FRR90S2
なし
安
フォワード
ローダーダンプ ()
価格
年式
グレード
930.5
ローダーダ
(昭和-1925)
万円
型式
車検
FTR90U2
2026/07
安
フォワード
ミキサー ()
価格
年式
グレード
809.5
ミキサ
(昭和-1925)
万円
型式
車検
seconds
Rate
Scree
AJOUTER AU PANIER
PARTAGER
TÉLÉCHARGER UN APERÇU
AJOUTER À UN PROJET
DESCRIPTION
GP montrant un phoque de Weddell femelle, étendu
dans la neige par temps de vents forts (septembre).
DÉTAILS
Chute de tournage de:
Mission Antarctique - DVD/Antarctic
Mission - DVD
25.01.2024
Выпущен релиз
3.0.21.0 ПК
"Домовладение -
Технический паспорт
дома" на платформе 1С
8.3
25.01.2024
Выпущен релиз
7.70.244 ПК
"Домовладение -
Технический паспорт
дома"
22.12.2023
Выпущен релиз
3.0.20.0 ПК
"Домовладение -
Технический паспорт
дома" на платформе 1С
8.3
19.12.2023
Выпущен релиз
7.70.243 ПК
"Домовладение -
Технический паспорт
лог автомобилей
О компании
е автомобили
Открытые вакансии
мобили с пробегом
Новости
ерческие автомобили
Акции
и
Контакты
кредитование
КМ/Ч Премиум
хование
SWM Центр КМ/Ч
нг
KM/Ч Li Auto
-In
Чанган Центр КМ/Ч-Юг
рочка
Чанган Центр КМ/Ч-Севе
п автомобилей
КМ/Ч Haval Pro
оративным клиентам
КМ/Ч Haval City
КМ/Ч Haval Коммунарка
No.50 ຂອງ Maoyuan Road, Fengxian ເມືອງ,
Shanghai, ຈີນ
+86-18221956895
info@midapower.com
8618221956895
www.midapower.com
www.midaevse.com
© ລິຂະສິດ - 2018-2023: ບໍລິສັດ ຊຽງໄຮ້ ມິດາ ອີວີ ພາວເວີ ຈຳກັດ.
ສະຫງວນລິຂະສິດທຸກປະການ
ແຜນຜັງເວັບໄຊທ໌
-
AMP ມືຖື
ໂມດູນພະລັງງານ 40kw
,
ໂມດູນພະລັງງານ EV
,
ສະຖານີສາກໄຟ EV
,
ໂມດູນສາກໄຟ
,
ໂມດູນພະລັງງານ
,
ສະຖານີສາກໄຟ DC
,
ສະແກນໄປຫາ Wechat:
_ _ _ _ _
**EXERCISE AIM**
Please copy the material exactly, line for line.

**TASK ANSWER**
FRR90S2
なし
安
フォワード
ローダーダンプ ()
価格
年式
グレード
930.5
ローダーダ
(昭和-1925)
万円
型式
車検
FTR90U2
2026/07
安
フォワード
ミキサー ()
価格
年式
グレード
809.5
ミキサ
(昭和-1925)
万円
型式
車検
seconds
Rate
Scree
AJOUTER AU PANIER
PARTAGER
TÉLÉCHARGER UN APERÇU
AJOUTER À UN PROJET
DESCRIPTION
GP montrant un phoque de Weddell femelle, étendu
dans la neige par temps de vents forts (septembre).
DÉTAILS
Chute de tournage de:
Mission Antarctique - DVD/Antarctic
Mission - DVD
25.01.2024
Выпущен релиз
3.0.21.0 ПК
"Домовладение -
Технический паспорт
дома" на платформе 1С
8.3
25.01.2024
Выпущен релиз
7.70.244 ПК
"Домовладение -
Технический паспорт
дома"
22.12.2023
Выпущен релиз
3.0.20.0 ПК
"Домовладение -
Технический паспорт
дома" на платформе 1С
8.3
19.12.2023
Выпущен релиз
7.70.243 ПК
"Домовладение -
Технический паспорт
лог автомобилей
О компании
е автомобили
Открытые вакансии
мобили с пробегом
Новости
ерческие автомобили
Акции
и
Контакты
кредитование
КМ/Ч Премиум
хование
SWM Центр КМ/Ч
нг
KM/Ч Li Auto
-In
Чанган Центр КМ/Ч-Юг
рочка
Чанган Центр КМ/Ч-Севе
п автомобилей
КМ/Ч Haval Pro
оративным клиентам
КМ/Ч Haval City
КМ/Ч Haval Коммунарка
No.50 ຂອງ Maoyuan Road, Fengxian ເມືອງ,
Shanghai, ຈີນ
+86-18221956895
info@midapower.com
8618221956895
www.midapower.com
www.midaevse.com
© ລິຂະສິດ - 2018-2023: ບໍລິສັດ ຊຽງໄຮ້ ມິດາ ອີວີ ພາວເວີ ຈຳກັດ.
ສະຫງວນລິຂະສິດທຸກປະການ
ແຜນຜັງເວັບໄຊທ໌
-
AMP ມືຖື
ໂມດູນພະລັງງານ 40kw
,
ໂມດູນພະລັງງານ EV
,
ສະຖານີສາກໄຟ EV
,
ໂມດູນສາກໄຟ
,
ໂມດູນພະລັງງານ
,
ສະຖານີສາກໄຟ DC
,
ສະແກນໄປຫາ Wechat:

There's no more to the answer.